1997-06-28 Thread Debian user mail


On Fri, 27 Jun 1997, Joost Kooij wrote:

  # default delivery mode
  O DeliveryMode=background
  
  becomes
  
  # default delivery mode
  O DeliveryMode=deferred
 
 Hmm, this one might be the answer for me. 
 
 The thing about reverse dns lookups certainly rings a bell here, because
 my last mail on this topic took unusually long to get sent - and it had a
 rather largish list of cc:'-ed addresses. 

It's the reason (although I doubt the above would fix it) that sendmail
takes a while to launch on a diald-connected machine.

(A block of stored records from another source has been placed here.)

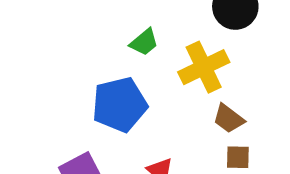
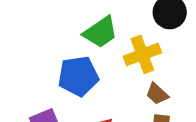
green trapezoid: (144, 42) -> (100, 32), size x1.6

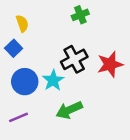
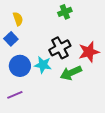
cyan star: (53, 80) -> (43, 65), turned -30
green arrow: (69, 110) -> (71, 73), moved

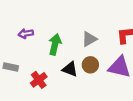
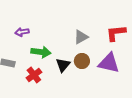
green arrow: (55, 44) -> (41, 52), moved, turned 84
black triangle: (70, 69) -> (63, 65), turned 49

I would strongly suggest the sendmail book for anyone who uses sendmail
(which is a hot topic on these lists some days!), along with the companion
desktop reference.  The reference can provide some neat insights that
otherwise get lost in the large book.  The book itself is daunting when
first viewed, but I found it to be quite readable.  I bought and read it
during my senior year here at Bucknell, and read through it cover to cover
straight through in about two weeks (that was the first edition) _while_
taking classes.  I caught up on the second edition while in Pittsburgh on
a training seminar (Micro$oft SMS, and you though sendmail was complex!)in
a few nights.  The initial spark for my performance tuning of sendmail
while handling Debian list mail came from an article on mailing lists and
~/.forward (p. 293 first edition, not explained but mentioned on p. 422
second edition).

Enough ranting...hope you've learned at least something.

Pete Templin
[EMAIL PROTECTED]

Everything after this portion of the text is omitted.